Mesopotamia - Economy and Agriculture

Economy and Agriculture

Irrigated agriculture spread southwards from the Zagros foothills with the Samara and Hadji Muhammed culture, from about 5,000 BCE. Sumerian temples functioned as banks and developed the first large-scale system of loans and credit, but the Babylonians developed the earliest system of commercial banking. It was comparable in some ways to modern post-Keynesian economics, but with a more "anything goes" approach.

In the early period down to Ur III temples owned up to one third of the available land, declining over time as royal and other private holdings increased in frequency. The word Ensi was used to describe the official who organized the work of all facets of temple agriculture. Villeins are known to have worked most frequently within agriculture, especially in the grounds of temples or palaces.

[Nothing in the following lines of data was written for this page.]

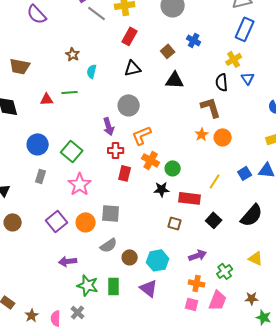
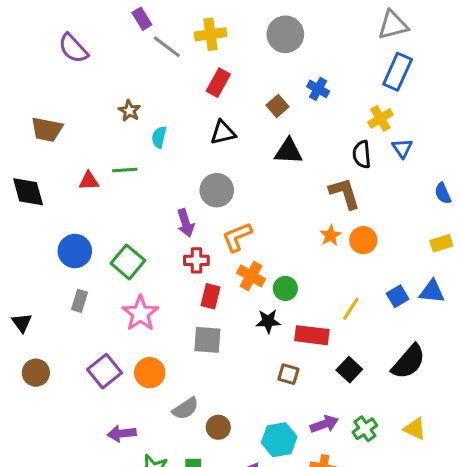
gray square: (111, 213) -> (207, 340), moved
cyan hexagon: (158, 260) -> (279, 440), moved
green cross: (225, 271) -> (365, 429), moved

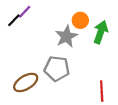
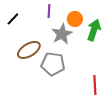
purple line: (25, 12) -> (49, 11), moved, turned -40
brown ellipse: (26, 82) -> (29, 50), moved

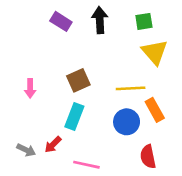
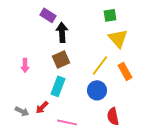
black arrow: (100, 20) -> (62, 32), moved
yellow line: (131, 88) -> (100, 65), turned -50
orange rectangle: (155, 110) -> (125, 71), moved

The geography of southern Mesopotamia is such that agriculture is possible only with irrigation and good drainage, a fact which has had a profound effect on the evolution of early Mesopotamian civilization. The need for irrigation led the Sumerians, and later the Akkadians, to build their cities along the Tigris and Euphrates and the branches of these rivers. Major cities, such as Ur and Uruk, took root on tributaries of the Euphrates, while others, notably Lagash, were built on branches of the Tigris. The rivers provided the further benefits of fish (used both for food and fertilizer), reeds, and clay (for building materials). With irrigation, the food supply in Mesopotamia was compabale to the Canadian prairies. The Tigris and Euphrates River valleys form the northeastern portion of the Fertile Crescent, which also included the Jordan River valley and that of the Nile. Although land nearer to the rivers was fertile and good for crops, portions of land farther from the water were dry and largely uninhabitable. This is why the development of irrigation was very important for settlers of Mesopotamia. Other Mesopotamian innovations include the control of water by dams and the use of aqueducts. Early settlers of fertile land in Mesopotamia used wooden plows to soften the soil before planting crops such as barley, onions, grapes, turnips, and apples. Mesopotamian settlers were some of the first people to make beer and wine. As a result of the skill involved in farming in the Mesopotamian, farmers did not depend on slaves to complete farm work for them, but there were some exceptions. There were too many risks involved to make slavery practical (i.e. the escape/mutiny of the slave). Although the rivers sustained life, they also destroyed it by frequent floods that ravaged entire cities. The unpredictable Mesopotamian weather was often hard on farmers; crops were often ruined so backup sources of food such as cows and lambs were also kept. Over time the southernmost parts of Sumerian Mesopotamia suffered from increased salinity of the soils, leading to a slow urban decline and a centring of power in Akkad, further north.